- EXERCISE AIM: Once you find the line with "と言うわけで、僕も仮想通貨や株式に投機をして億万長者になろうかと。" in the entries below, print it and each line after it up to and including the line with "Az első sziget", exactly, without pictures.

(Data entries)

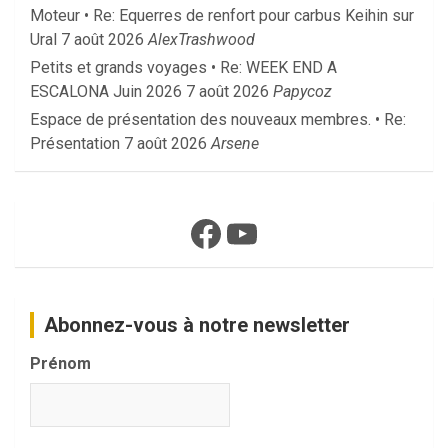
Moteur • Re: Equerres de renfort pour carbus Keihin sur
Ural
7 août 2026
AlexTrashwood
Petits et grands voyages • Re: WEEK END A
ESCALONA Juin 2026
7 août 2026
Papycoz
Espace de présentation des nouveaux membres. • Re:
Présentation
7 août 2026
Arsene
Facebook
YouTube
Abonnez-vous à notre newsletter
Prénom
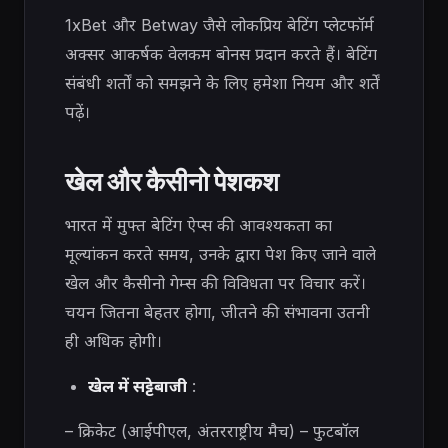
1xBet और Betway जैसे लोकप्रिय बेटिंग प्लेटफॉर्म
अक्सर आकर्षक वेलकम बोनस प्रदान करते हैं। बेटिंग
संबंधी शर्तों को समझने के लिए हमेशा नियम और शर्तें
पढ़ें।
खेल और कैसीनो पेशकश
भारत में मुफ्त बेटिंग ऐप्स की आवश्यकता का
मूल्यांकन करते समय, उनके द्वारा पेश किए जाने वाले
खेल और कैसीनो गेम्स की विविधता पर विचार करें।
चयन जितना बेहतर होगा, जीतने की संभावना उतनी
ही अधिक होगी।
खेल में सट्टेबाजी
:
– क्रिकेट (आईपीएल, अंतरराष्ट्रीय मैच) – फुटबॉल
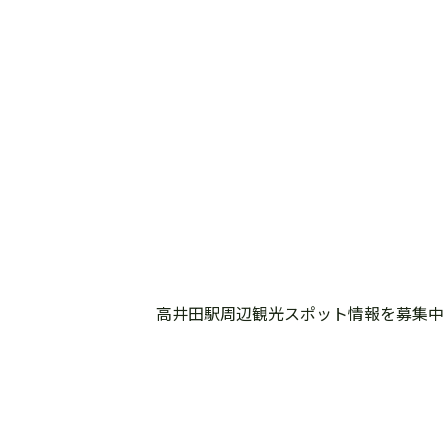
高井田駅周辺観光スポット情報を募集中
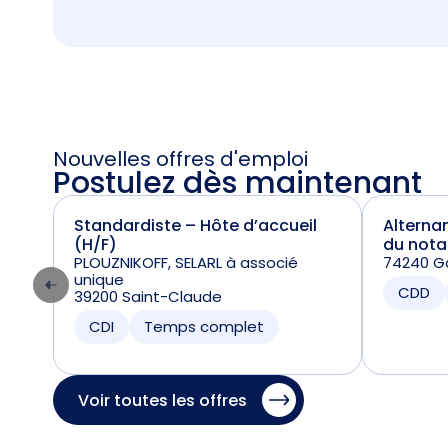
Nouvelles offres d'emploi
Postulez dès maintenant
Standardiste – Hôte d’accueil
Alterna
(H/F)
du nota
PLOUZNIKOFF, SELARL à associé
74240 Ga
unique
CDD
39200 Saint-Claude
CDI
Temps complet
Voir toutes les offres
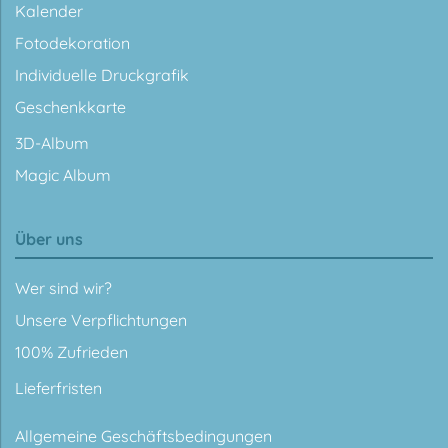
Kalender
Fotodekoration
Individuelle Druckgrafik
Geschenkkarte
3D-Album
Magic Album
Über uns
Wer sind wir?
Unsere Verpflichtungen
100% Zufrieden
Lieferfristen
Allgemeine Geschäftsbedingungen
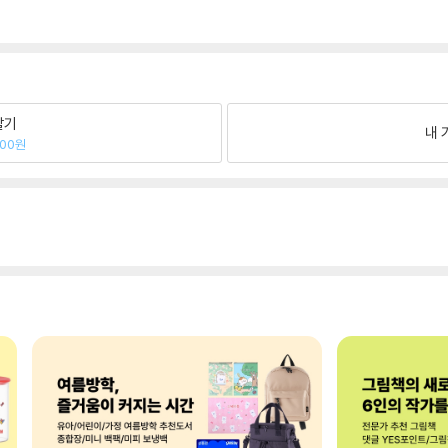
팔기
내 
900원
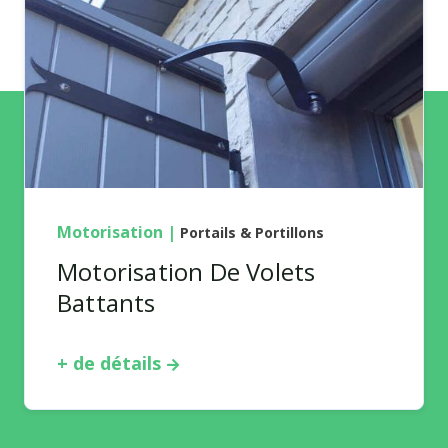
Motorisation
|
Portails & Portillons
Motorisation De Volets
Battants
+ de détails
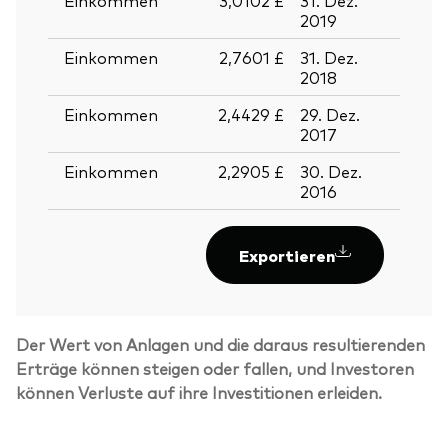
2019
2019
Einkommen
2,7601 £
31. Dez.
28. D
2018
2018
Einkommen
2,4429 £
29. Dez.
28. D
2017
2017
Einkommen
2,2905 £
30. Dez.
29. D
2016
2016
Exportieren
Der Wert von Anlagen und die daraus resultierenden
Erträge können steigen oder fallen, und Investoren
können Verluste auf ihre Investitionen erleiden.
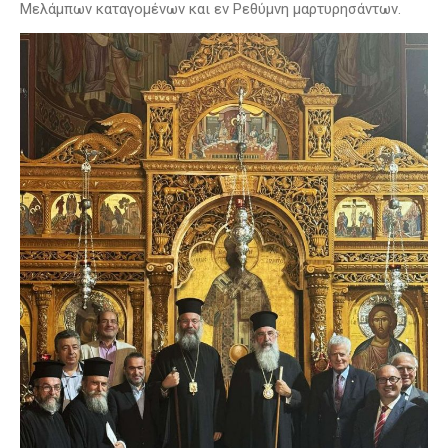
Μελάμπων καταγομένων και εν Ρεθύμνη μαρτυρησάντων.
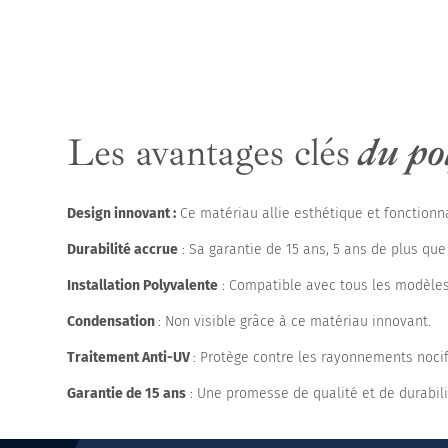
Les avantages clés
du po
Design innovant :
Ce matériau allie esthétique et fonction
Durabilité accrue
: Sa garantie de 15 ans, 5 ans de plus que
Installation Polyvalente
: Compatible avec tous les modèles d
Condensation
: Non visible grâce à ce matériau innovant.
Traitement Anti-UV
: Protège contre les rayonnements nocif
Garantie de 15 ans
: Une promesse de qualité et de durabili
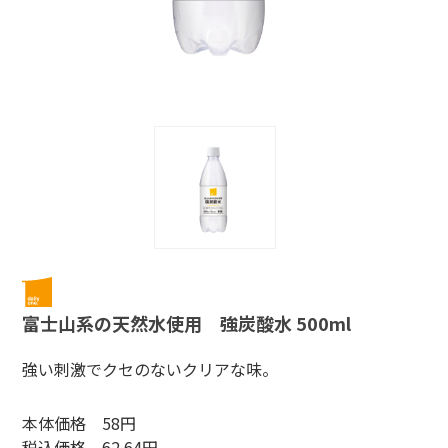
富士山系の天然水使用 強炭酸水 500ml
強い刺激でクセのないクリアな味。
本体価格 58円
税込価格 62.64円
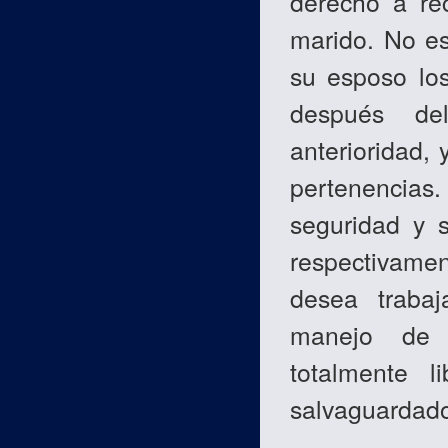
derecho a rec
marido. No es
su esposo los
después de
anterioridad,
pertenencias
seguridad y 
respectivamen
desea trabaj
manejo de l
totalmente 
salvaguardado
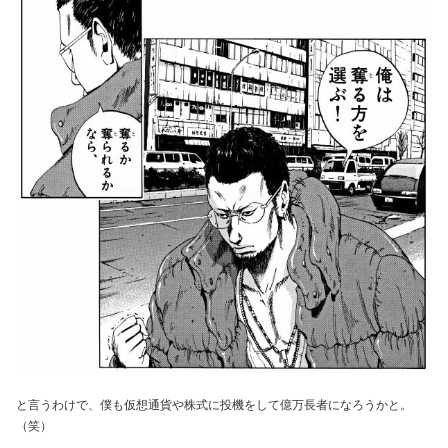
と言うわけで、僕も仮想通貨や株式に投機をして億万長者になろうかと。
（笑）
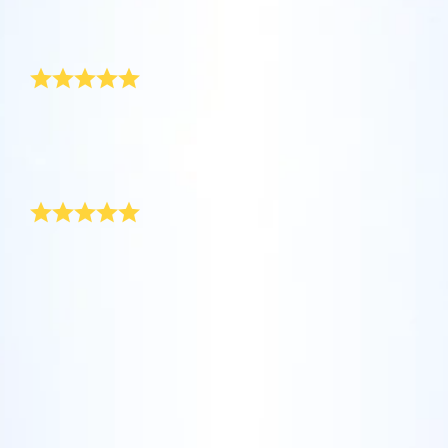
坐在您舒適的家中，利用One Million Stars應
Star Register (OSR)命名一顆星並定制一個star
利用一個獨特的星星代碼精確定位天空中一顆
用程序探索宇宙。這是一個從您的網站瀏覽器
page，以為朋友、親人或同事送上一份永遠難
一份真正屬於母親的禮物！
特別命名的星星，或是根據自己的位置瀏覽星
使用OSR Starsaver，讓您的星星與您近在咫
進行星際旅行的歷史性的飛躍。One Million
忘的禮物。寫下一句歡迎辭、上傳照片，等
座。
尺。將您的星星設置為手機或電腦壁紙，让你
Stars 應用程序使您能夠觀看一百萬顆星星，
等。
使用 OSR推出的“帶我飛向星星 VR應用程序”
的屏幕閃閃发光！使用新的OSR Starsaver，
包括天文學家命名的星星，以及在Online Star
母親節是為母親挑選特別賀禮的日子。 為了媽媽，我拼
阅读全文
訪問行星，了解夜空中的 88 個星座。玩一玩
了命去找真正屬於母親的賀禮。 我今年送給媽媽的禮物
隨時觀賞你的星星。
阅读全文
Register (OSR)個性化的星星。在宇宙中飛
是一束花，附在「星星註冊網」貼心準備的禮袋旁邊。
“連接星星”遊戲，解鎖每個星座的信息。飛到
行，在3D中體驗宇宙星辰！
最新奇的母親節禮物
阅读全文
屬於您自己的那顆星星，查看詳細信息並與您
AppStore (iOS)
Play Store (安卓)
预览Star Page
所愛的人分享。適用於iOS 和Android的免費移
阅读全文
每年都要過母親節，要找一份新奇的母親節禮物著實是
動 VR 應用程序。 立即下載應用程序，飛向星
艱鉅的任務。 在 OSR，你可以搜尋獨一無二的星星座
预览OSR Starsaver
空！
標，然後用「母親」 (或岳母、婆婆) 的名字幫星星命
訪問One Million Stars
名。 而且過程不費吹灰之力！ 禮袋包含一紙證書，記
載星星獨一無二的座標。 送出這份耀眼的母親節禮物之
後，我媽媽覺得驚喜萬分！
在VR中探索宇宙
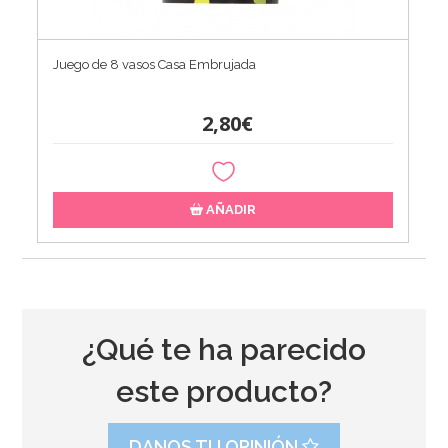
Juego de 8 vasos Casa Embrujada
2,80€
AÑADIR
¿Qué te ha parecido
este producto?
DANOS TU OPINIÓN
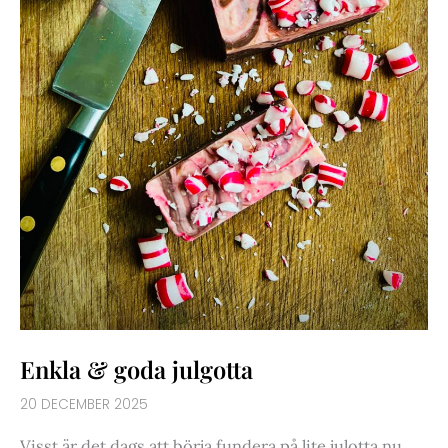
Enkla & goda julgotta
20 DECEMBER 2025
Visst är det dags att börja fundera på lite julotta nu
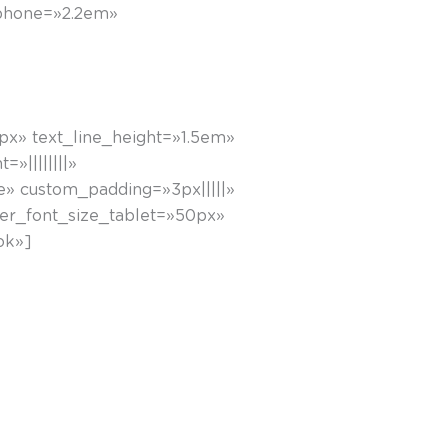
_phone=»2.2em»
0px» text_line_height=»1.5em»
»||||||||»
e» custom_padding=»3px|||||»
der_font_size_tablet=»50px»
ok»]
ze esperientzia izateko duen asmoa. Nahia bete
da berriz biratzeko; bira eta bira eta bira egin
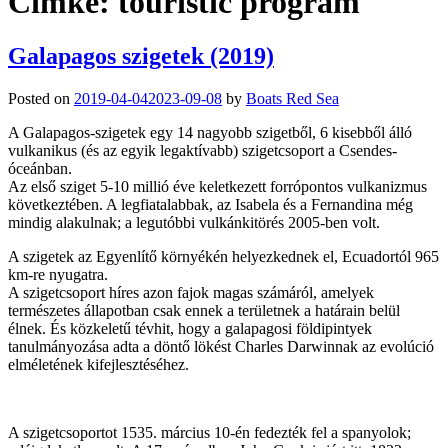
Címke:
touristic program
Galapagos szigetek (2019)
Posted on
2019-04-04
2023-09-08
by
Boats Red Sea
A Galapagos-szigetek egy 14 nagyobb szigetből, 6 kisebből álló
vulkanikus (és az egyik legaktívabb) szigetcsoport a Csendes-
óceánban.
Az első sziget 5-10 millió éve keletkezett forrópontos vulkanizmus
következtében. A legfiatalabbak, az Isabela és a Fernandina még
mindig alakulnak; a legutóbbi vulkánkitörés 2005-ben volt.
A szigetek az Egyenlítő környékén helyezkednek el, Ecuadortól 965
km-re nyugatra.
A szigetcsoport híres azon fajok magas számáról, amelyek
természetes állapotban csak ennek a területnek a határain belül
élnek. És közkeletű tévhit, hogy a galapagosi földipintyek
tanulmányozása adta a döntő lökést Charles Darwinnak az evolúció
elméletének kifejlesztéséhez.
A szigetcsoportot 1535. március 10-én fedezték fel a spanyolok;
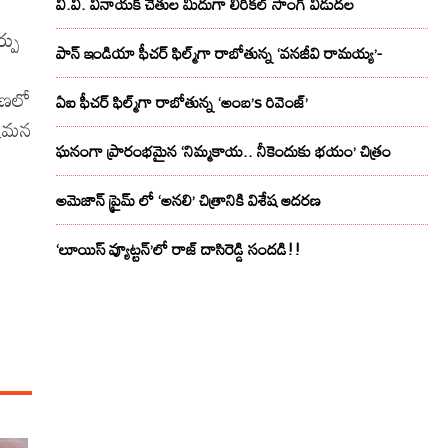
వి.వి. వినాయక్ చేతుల మీదుగా లిరికల్ సాంగ్ విడుదల
్పు
పాన్ ఇండియా ఫీచర్ ఫిల్మ్‌గా రాబోతున్న ‘వనజీవి రామయ్య’-
గాణలో
ఏఐ ఫీచర్ ఫిల్మ్‌గా రాబోతున్న ‘అంబ’s రివెంజ్’
తే…మన
ఘనంగా ప్రారంభమైన ‘నిమ్మకాయ.. నీకెందుకు భయం’ చిత్రం
అమెజాన్ ప్రైమ్ లో ‘అనలి’ చిత్రానికి విశేష ఆదరణ
‘లూయిస్ వ్యూట్టన్’లో రాజ్ దాసిరెడ్డి సందడి!!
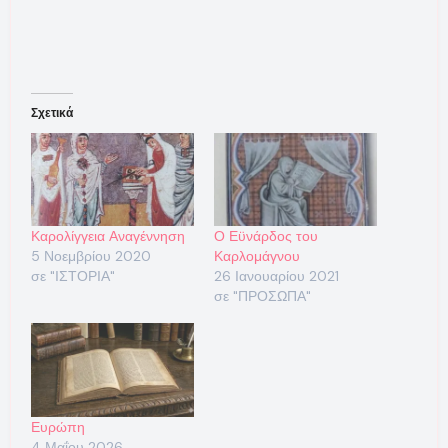
Σχετικά
Καρολίγγεια Αναγέννηση
Ο Εϋνάρδος του
5 Νοεμβρίου 2020
Καρλομάγνου
σε "ΙΣΤΟΡΙΑ"
26 Ιανουαρίου 2021
σε "ΠΡΟΣΩΠΑ"
Ευρώπη
4 Μαΐου 2026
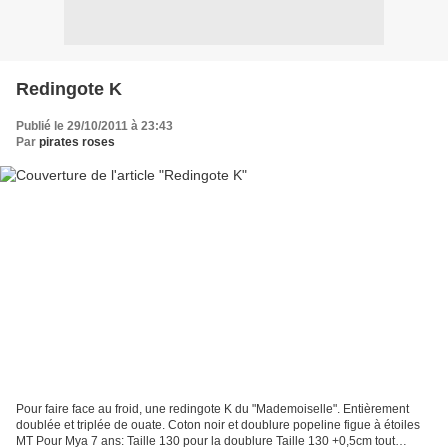
Redingote K
Publié le 29/10/2011 à 23:43
Par
pirates roses
Pour faire face au froid, une redingote K du "Mademoiselle". Entièrement
doublée et triplée de ouate. Coton noir et doublure popeline figue à étoiles
MT Pour Mya 7 ans: Taille 130 pour la doublure Taille 130 +0,5cm tout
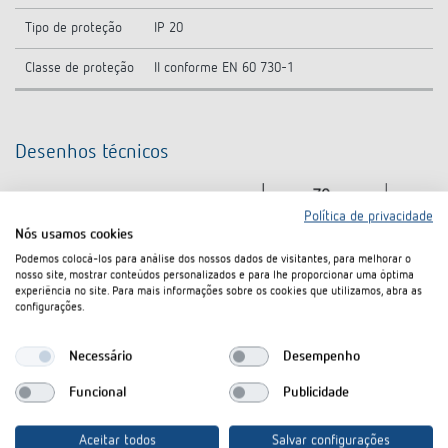
Tipo de proteção
IP 20
Classe de proteção
II conforme EN 60 730-1
Desenhos técnicos
Política de privacidade
Nós usamos cookies
Podemos colocá-los para análise dos nossos dados de visitantes, para melhorar o
nosso site, mostrar conteúdos personalizados e para lhe proporcionar uma óptima
experiência no site. Para mais informações sobre os cookies que utilizamos, abra as
configurações.
Necessário
Desempenho
Funcional
Publicidade
Aceitar todos
Salvar configurações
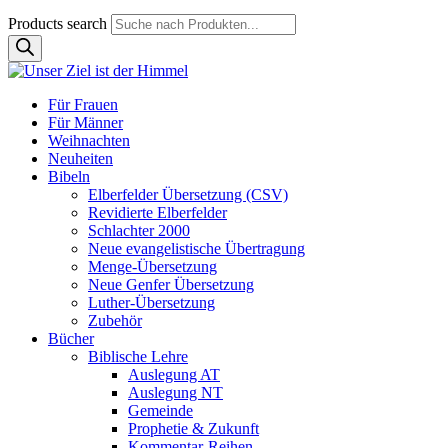
Products search
Für Frauen
Für Männer
Weihnachten
Neuheiten
Bibeln
Elberfelder Übersetzung (CSV)
Revidierte Elberfelder
Schlachter 2000
Neue evangelistische Übertragung
Menge-Übersetzung
Neue Genfer Übersetzung
Luther-Übersetzung
Zubehör
Bücher
Biblische Lehre
Auslegung AT
Auslegung NT
Gemeinde
Prophetie & Zukunft
Kommentar-Reihen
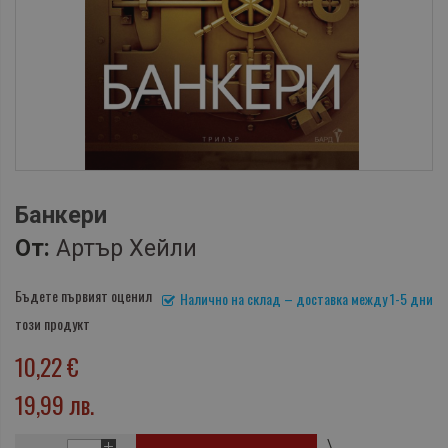
Банкери
От:
Артър Хейли
Бъдете първият оценил
Налично на склад – доставка между 1-5 дни
този продукт
10,22 €
19,99 лв.
\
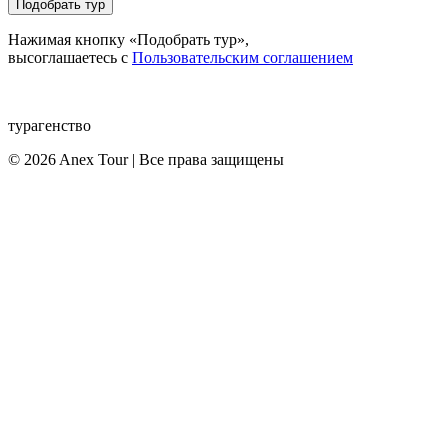
Подобрать тур
Нажимая кнопку «Подобрать тур»,
высоглашаетесь с
Пользовательским соглашением
турагенство
© 2026 Anex Tour | Все права защищены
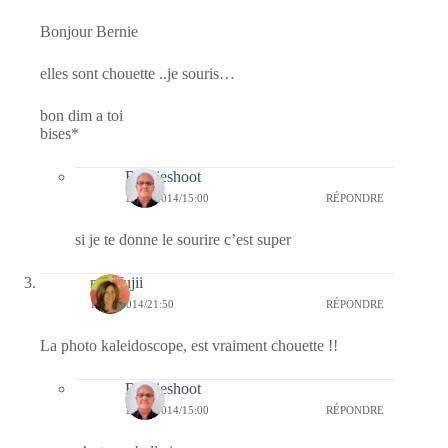
Bonjour Bernie
elles sont chouette ..je souris…
bon dim a toi
bises*
Bernieshoot
14/12/2014/15:00
RÉPONDRE
si je te donne le sourire c’est super
missfujii
13/12/2014/21:50
RÉPONDRE
La photo kaleidoscope, est vraiment chouette !!
Bernieshoot
14/12/2014/15:00
RÉPONDRE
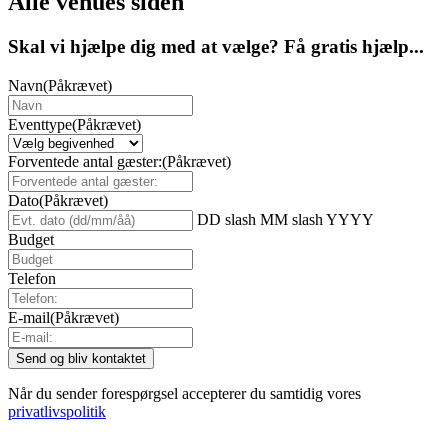
Alle venues siden
Skal vi hjælpe dig med at vælge? Få gratis hjælp...
Navn
(Påkrævet)
Eventtype
(Påkrævet)
Forventede antal gæster:
(Påkrævet)
Dato
(Påkrævet)
DD slash MM slash YYYY
Budget
Telefon
E-mail
(Påkrævet)
Når du sender forespørgsel accepterer du samtidig vores
privatlivspolitik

- SOLUTION TO THE PROBLEM:
と言うわけで、僕も仮想通貨や株式に投機をして億万長者になろうかと。
（笑）
坐在您舒適的家中，利用One Million Stars應
Star Register (OSR)命名一顆星並定制一個star
利用一個獨特的星星代碼精確定位天空中一顆
用程序探索宇宙。這是一個從您的網站瀏覽器
page，以為朋友、親人或同事送上一份永遠難
一份真正屬於母親的禮物！
特別命名的星星，或是根據自己的位置瀏覽星
使用OSR Starsaver，讓您的星星與您近在咫
進行星際旅行的歷史性的飛躍。One Million
忘的禮物。寫下一句歡迎辭、上傳照片，等
座。
尺。將您的星星設置為手機或電腦壁紙，让你
Stars 應用程序使您能夠觀看一百萬顆星星，
等。
使用 OSR推出的“帶我飛向星星 VR應用程序”
的屏幕閃閃发光！使用新的OSR Starsaver，
包括天文學家命名的星星，以及在Online Star
母親節是為母親挑選特別賀禮的日子。 為了媽媽，我拼
阅读全文
訪問行星，了解夜空中的 88 個星座。玩一玩
了命去找真正屬於母親的賀禮。 我今年送給媽媽的禮物
隨時觀賞你的星星。
阅读全文
Register (OSR)個性化的星星。在宇宙中飛
是一束花，附在「星星註冊網」貼心準備的禮袋旁邊。
“連接星星”遊戲，解鎖每個星座的信息。飛到
行，在3D中體驗宇宙星辰！
最新奇的母親節禮物
阅读全文
屬於您自己的那顆星星，查看詳細信息並與您
AppStore (iOS)
Play Store (安卓)
预览Star Page
所愛的人分享。適用於iOS 和Android的免費移
阅读全文
每年都要過母親節，要找一份新奇的母親節禮物著實是
動 VR 應用程序。 立即下載應用程序，飛向星
艱鉅的任務。 在 OSR，你可以搜尋獨一無二的星星座
预览OSR Starsaver
空！
標，然後用「母親」 (或岳母、婆婆) 的名字幫星星命
訪問One Million Stars
名。 而且過程不費吹灰之力！ 禮袋包含一紙證書，記
載星星獨一無二的座標。 送出這份耀眼的母親節禮物之
後，我媽媽覺得驚喜萬分！
在VR中探索宇宙
Juego de 8 vasos Casa Embrujada
2,80€
AÑADIR
¿Qué te ha parecido
este producto?
DANOS TU OPINIÓN
Enkla & goda julgotta
20 DECEMBER 2025
Visst är det dags att börja fundera på lite julotta nu
_phone=»2.2em»
0px» text_line_height=»1.5em»
»||||||||»
e» custom_padding=»3px|||||»
der_font_size_tablet=»50px»
ok»]
ze esperientzia izateko duen asmoa. Nahia bete
da berriz biratzeko; bira eta bira eta bira egin
Címke:
touristic program
Galapagos szigetek (2019)
Posted on
2019-04-04
2023-09-08
by
Boats Red Sea
A Galapagos-szigetek egy 14 nagyobb szigetből, 6 kisebből álló
vulkanikus (és az egyik legaktívabb) szigetcsoport a Csendes-
óceánban.
Az első sziget 5-10 millió éve keletkezett forrópontos vulkanizmus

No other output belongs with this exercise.